Xingu Freshwater Stingray, Polkadot Stingray, White-blotched River Stingray.
A large freshwater stingray with a thick, sub-circular disc that is very slightly longer than wide. Small lobe visible on tip of snout. Eyes large and bulging. Spiracles large; length approximately 3x eye length. Nostrils thin. Nasal curtain skirt-shaped with a fringed posterior margin. Mouth with 5 oral papillae.
Disc covered in denticles; more densely grouped towards centre. Pelvic fin posterior margins level with, or shorter than disc margin. Tail broad based, shorter than disc width, with well developed dorsal and ventral finfolds. 3 or more irregular rows of small thorns dorsally on tail. Origin of first caudal sting anterior to mid tail.
Dorsum blackish-brown or charcoal with many widely spaced large white or yellowish spots with darker yellow, beige, or light grey outer rings. Spots usually smaller towards disc margin. Ventrum mostly dark except around mouth and underside of snout. Small white spots usually present around disc margin.

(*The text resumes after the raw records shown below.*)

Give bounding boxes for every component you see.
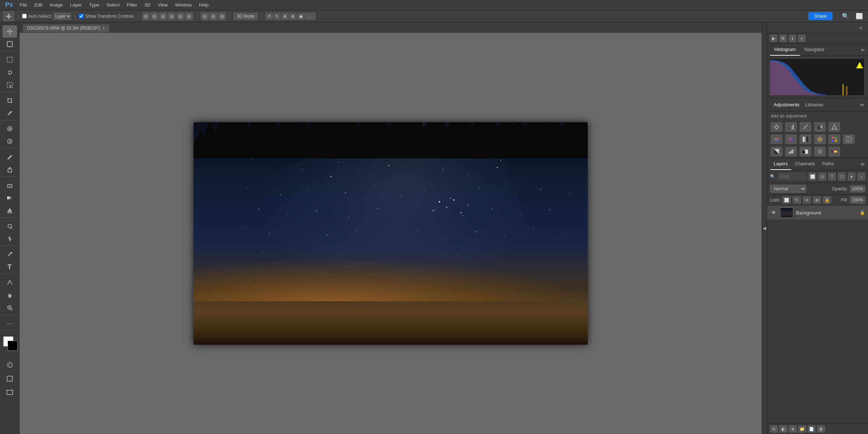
filter-smart-icon[interactable]: ♦ xyxy=(848,173,855,180)
align-center-h-btn[interactable]: ⊟ xyxy=(150,12,158,20)
menu-edit[interactable]: Edit xyxy=(31,1,45,8)
adj-selectivecolor-icon[interactable] xyxy=(814,147,826,156)
extra-btn2[interactable]: ⊗ xyxy=(289,13,297,20)
adj-invert-icon[interactable] xyxy=(771,147,782,156)
menu-type[interactable]: Type xyxy=(86,1,102,8)
screen-mode-btn[interactable] xyxy=(3,373,17,385)
align-left-btn[interactable]: ⊟ xyxy=(142,12,150,20)
adj-gradientmap-icon[interactable] xyxy=(829,147,840,156)
marquee-tool[interactable] xyxy=(3,54,17,66)
menu-image[interactable]: Image xyxy=(47,1,65,8)
rotate2-btn[interactable]: ↻ xyxy=(273,13,281,20)
filter-pixel-icon[interactable]: ⬜ xyxy=(809,173,816,180)
add-adjustment-btn[interactable]: ⊕ xyxy=(789,425,797,433)
menu-file[interactable]: File xyxy=(17,1,30,8)
filter-adj-icon[interactable]: ⊙ xyxy=(818,173,826,180)
heal-brush-tool[interactable] xyxy=(3,123,17,135)
fill-value[interactable]: 100% xyxy=(850,196,865,204)
menu-view[interactable]: View xyxy=(155,1,171,8)
lock-all-btn[interactable]: 🔒 xyxy=(823,196,831,204)
background-color[interactable] xyxy=(8,341,18,351)
lock-artboard-btn[interactable]: ⊞ xyxy=(813,196,821,204)
more-tools-btn[interactable]: ⋯ xyxy=(3,317,17,329)
bucket-tool[interactable] xyxy=(3,204,17,217)
tab-channels[interactable]: Channels xyxy=(791,158,818,170)
brush-tool[interactable] xyxy=(3,151,17,163)
sharpen-tool[interactable] xyxy=(3,233,17,245)
menu-select[interactable]: Select xyxy=(103,1,122,8)
menu-help[interactable]: Help xyxy=(196,1,212,8)
search-icon-btn[interactable]: 🔍 xyxy=(840,12,851,20)
lasso-tool[interactable] xyxy=(3,66,17,78)
filter-shape-icon[interactable]: ⬡ xyxy=(838,173,846,180)
spot-heal-tool[interactable] xyxy=(3,135,17,148)
filter-type-icon[interactable]: T xyxy=(828,173,836,180)
more-btn[interactable]: ... xyxy=(305,13,315,20)
filter-toggle[interactable]: ○ xyxy=(858,173,865,180)
maximize-btn[interactable]: ⬜ xyxy=(854,12,865,20)
eyedropper-tool[interactable] xyxy=(3,107,17,119)
zoom-tool[interactable] xyxy=(3,302,17,314)
menu-window[interactable]: Window xyxy=(172,1,195,8)
object-select-tool[interactable] xyxy=(3,79,17,91)
screen-mode2-btn[interactable] xyxy=(3,386,17,399)
histogram-play-btn[interactable]: ▶ xyxy=(770,35,777,42)
adj-hsl-icon[interactable] xyxy=(771,135,782,144)
add-layer-btn[interactable]: 📄 xyxy=(808,425,816,433)
path-select-tool[interactable] xyxy=(3,276,17,289)
menu-3d[interactable]: 3D xyxy=(141,1,153,8)
lock-transparent-btn[interactable]: ⬜ xyxy=(783,196,791,204)
dodge-tool[interactable] xyxy=(3,220,17,232)
canvas-tab-main[interactable]: DSC00579.ARW @ 33.3% (RGB/16*) ✕ xyxy=(22,24,110,32)
layers-kind-dropdown[interactable] xyxy=(778,173,807,180)
distribute-v-btn[interactable]: ⊟ xyxy=(209,12,217,20)
show-transform-checkbox[interactable] xyxy=(79,14,84,18)
layers-expand-btn[interactable]: ≫ xyxy=(860,162,865,167)
add-group-btn[interactable]: 📁 xyxy=(798,425,806,433)
panel-settings-icon[interactable]: ≡ xyxy=(856,24,865,32)
add-mask-btn[interactable]: ◧ xyxy=(779,425,787,433)
pen-tool[interactable] xyxy=(3,248,17,260)
adj-threshold-icon[interactable] xyxy=(800,147,811,156)
share-button[interactable]: Share xyxy=(808,12,833,20)
adj-expand-btn[interactable]: ≫ xyxy=(860,102,864,107)
adj-posterize-icon[interactable] xyxy=(785,147,797,156)
lock-position-btn[interactable]: ✛ xyxy=(803,196,811,204)
clone-stamp-tool[interactable] xyxy=(3,163,17,176)
align-center-v-btn[interactable]: ⊟ xyxy=(176,12,184,20)
gradient-tool[interactable] xyxy=(3,192,17,204)
blend-mode-dropdown[interactable]: Normal xyxy=(770,185,806,193)
adj-colorbalance-icon[interactable] xyxy=(785,135,797,144)
crop-tool[interactable] xyxy=(3,94,17,107)
distribute-h-btn[interactable]: ⊟ xyxy=(201,12,209,20)
menu-filter[interactable]: Filter xyxy=(124,1,140,8)
tab-navigator[interactable]: Navigator xyxy=(800,44,829,56)
auto-select-dropdown[interactable]: Layer ▾ xyxy=(53,13,71,20)
layer-visibility-toggle[interactable]: 👁 xyxy=(770,209,777,216)
extra-btn1[interactable]: ⊕ xyxy=(281,13,289,20)
distribute-more-btn[interactable]: ⊟ xyxy=(218,12,226,20)
add-fx-btn[interactable]: fx xyxy=(770,425,778,433)
rotate-btn[interactable]: ↺ xyxy=(265,13,273,20)
adj-brightness-icon[interactable] xyxy=(771,122,782,132)
adj-levels-icon[interactable] xyxy=(785,122,797,132)
tab-adjustments[interactable]: Adjustments xyxy=(771,101,803,108)
artboard-tool[interactable] xyxy=(3,38,17,50)
adj-vibrance-icon[interactable] xyxy=(829,122,840,132)
3d-mode-btn[interactable]: 3D Mode xyxy=(234,13,258,20)
right-panel-collapse[interactable]: ◀ xyxy=(762,22,767,434)
align-right-btn[interactable]: ⊟ xyxy=(159,12,167,20)
adj-curves-icon[interactable] xyxy=(800,122,811,132)
adj-colorswatch-icon[interactable] xyxy=(843,135,855,144)
app-icon[interactable]: Ps xyxy=(3,1,15,9)
histogram-adj-icon[interactable]: ≡ xyxy=(798,35,805,42)
tab-libraries[interactable]: Libraries xyxy=(803,101,826,108)
eraser-tool[interactable] xyxy=(3,179,17,191)
canvas-tab-close[interactable]: ✕ xyxy=(102,26,105,31)
extra-btn3[interactable]: ◉ xyxy=(297,13,305,20)
hand-tool[interactable] xyxy=(3,289,17,301)
quick-mask-btn[interactable] xyxy=(3,359,17,371)
align-bottom-btn[interactable]: ⊟ xyxy=(185,12,193,20)
adj-photofilter-icon[interactable] xyxy=(814,135,826,144)
adj-channelmixer-icon[interactable] xyxy=(829,135,840,144)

Maximum disc width 72cm. Disc width at birth unknown.
Tropical freshwater rivers. Prefers rocky river bottoms.
South America. Confined to the Xingu River in Pará and Mato Grosso states. Also recorded from the Curuá and Iriri Rivers; both of which are tributaries of the Xingu.

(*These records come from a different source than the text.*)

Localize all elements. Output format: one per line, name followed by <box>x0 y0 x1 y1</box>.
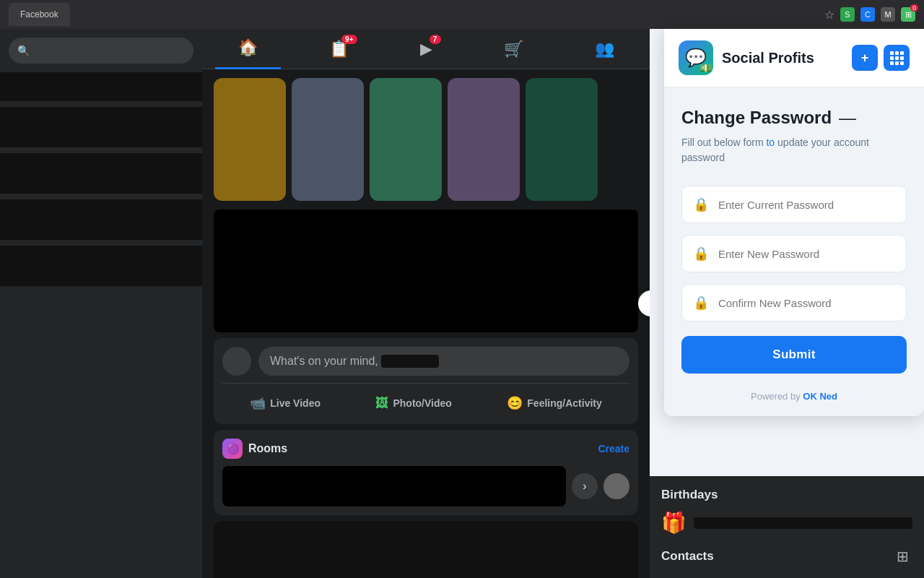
ext-add-button[interactable]: + <box>852 45 878 71</box>
rooms-next-arrow[interactable]: › <box>572 473 598 499</box>
extension-icon-multi[interactable]: M <box>881 7 895 22</box>
username-placeholder <box>381 355 439 368</box>
birthday-icon: 🎁 <box>661 511 687 535</box>
sidebar-item-bar-2 <box>0 153 202 194</box>
desc-link[interactable]: to <box>766 137 775 148</box>
ext-body: Change Password — Fill out below form to… <box>664 87 924 416</box>
powered-by: Powered by OK Ned <box>681 391 907 402</box>
rooms-avatar <box>603 473 629 499</box>
current-password-input[interactable] <box>681 186 907 223</box>
user-avatar <box>222 347 251 376</box>
nav-home[interactable]: 🏠 <box>215 29 281 69</box>
post-box: What's on your mind, 📹 Live Video 🖼 Phot… <box>214 338 638 424</box>
new-password-input[interactable] <box>681 235 907 272</box>
browser-tab[interactable]: Facebook <box>9 3 70 26</box>
create-room-link[interactable]: Create <box>598 443 629 454</box>
live-video-action[interactable]: 📹 Live Video <box>241 391 329 415</box>
center-feed: 🏠 📋 9+ ▶ 7 🛒 👥 › <box>202 29 650 578</box>
sidebar-search[interactable]: 🔍 <box>9 38 193 64</box>
sidebar-item-bar-4 <box>0 246 202 286</box>
rooms-icon: 🟣 <box>222 439 243 459</box>
post-card <box>214 521 638 578</box>
rooms-title: 🟣 Rooms <box>222 439 287 459</box>
change-password-title: Change Password — <box>681 108 907 128</box>
add-contact-icon[interactable]: ⊞ <box>892 546 912 566</box>
store-icon: 🛒 <box>504 40 523 59</box>
feeling-action[interactable]: 😊 Feeling/Activity <box>498 391 610 415</box>
room-card[interactable] <box>222 466 566 506</box>
contacts-title: Contacts <box>661 549 714 564</box>
lock-icon-new: 🔒 <box>693 246 709 262</box>
browser-chrome: Facebook ☆ S C M 0 ⊞ <box>0 0 924 29</box>
photo-video-action[interactable]: 🖼 Photo/Video <box>367 391 460 415</box>
notification-badge: 9+ <box>341 35 357 44</box>
current-password-field: 🔒 <box>681 186 907 223</box>
stories-row: › <box>202 69 650 210</box>
rooms-section: 🟣 Rooms Create › <box>214 430 638 515</box>
story-card-4[interactable] <box>448 78 520 201</box>
rooms-content: › <box>222 466 629 506</box>
browser-toolbar-icons: ☆ S C M 0 ⊞ <box>824 7 915 22</box>
story-card-3[interactable] <box>370 78 442 201</box>
submit-button[interactable]: Submit <box>681 336 907 374</box>
story-card-2[interactable] <box>292 78 364 201</box>
post-actions: 📹 Live Video 🖼 Photo/Video 😊 Feeling/Act… <box>222 383 629 415</box>
rooms-header: 🟣 Rooms Create <box>222 439 629 459</box>
right-panel: Birthdays 🎁 Contacts ⊞ 💬 💵 <box>650 29 924 578</box>
birthday-row: 🎁 <box>661 511 912 535</box>
confirm-password-field: 🔒 <box>681 284 907 322</box>
main-layout: 🔍 🏠 📋 9+ ▶ 7 🛒 👥 <box>0 29 924 578</box>
birthday-name-bar <box>694 517 912 529</box>
ext-logo-row: 💬 💵 Social Profits <box>679 40 814 75</box>
nav-store[interactable]: 🛒 <box>481 29 546 69</box>
ext-grid-button[interactable] <box>884 45 910 71</box>
birthdays-title: Birthdays <box>661 488 912 502</box>
extension-icon-green[interactable]: S <box>840 7 855 22</box>
top-nav: 🏠 📋 9+ ▶ 7 🛒 👥 <box>202 29 650 69</box>
new-password-field: 🔒 <box>681 235 907 272</box>
video-badge: 7 <box>430 35 441 44</box>
left-sidebar: 🔍 <box>0 29 202 578</box>
live-video-icon: 📹 <box>250 395 266 411</box>
video-player[interactable] <box>214 210 638 332</box>
lock-icon-current: 🔒 <box>693 197 709 212</box>
extension-icon-badge[interactable]: 0 ⊞ <box>901 7 915 22</box>
extension-icon-blue[interactable]: C <box>860 7 875 22</box>
sidebar-profile-bar <box>0 72 202 101</box>
feeling-icon: 😊 <box>507 395 523 411</box>
nav-video[interactable]: ▶ 7 <box>397 29 456 69</box>
grid-icon <box>890 51 904 65</box>
sidebar-item-bar-1 <box>0 107 202 147</box>
ext-header-actions: + <box>852 45 910 71</box>
okned-link[interactable]: OK Ned <box>803 391 837 402</box>
nav-notifications[interactable]: 📋 9+ <box>306 29 372 69</box>
right-sidebar: Birthdays 🎁 Contacts ⊞ <box>650 476 924 578</box>
home-icon: 🏠 <box>238 38 258 57</box>
photo-icon: 🖼 <box>375 396 388 411</box>
nav-groups[interactable]: 👥 <box>572 29 637 69</box>
change-password-desc: Fill out below form to update your accou… <box>681 135 907 165</box>
post-input-row: What's on your mind, <box>222 347 629 376</box>
extension-popup: 💬 💵 Social Profits + <box>664 29 924 416</box>
contacts-row: Contacts ⊞ <box>661 546 912 566</box>
ext-header: 💬 💵 Social Profits + <box>664 29 924 87</box>
groups-icon: 👥 <box>595 40 614 59</box>
sidebar-item-bar-3 <box>0 199 202 240</box>
confirm-password-input[interactable] <box>681 284 907 322</box>
story-card-1[interactable] <box>214 78 286 201</box>
lock-icon-confirm: 🔒 <box>693 295 709 311</box>
bookmark-icon[interactable]: ☆ <box>824 8 834 22</box>
post-input[interactable]: What's on your mind, <box>258 347 629 376</box>
story-card-5[interactable] <box>526 78 598 201</box>
ext-title: Social Profits <box>722 50 814 66</box>
ext-logo: 💬 💵 <box>679 40 713 75</box>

Despite occurring in a large river basin, the polkadot stingray has a relatively restricted range (limited to the Xingu River Basin), and serious impacts in this region may result in population declines.
Habitat loss/degradation involving the development and expansion of agriculture, livestock, ongoing gold mining, fisheries and logging are a threat to this species. Water contaminants originating mainly from agricultural, domestic, sediment, sewage and solid wastes, as a consequence of this development, are also considered threats for P. leopoldi.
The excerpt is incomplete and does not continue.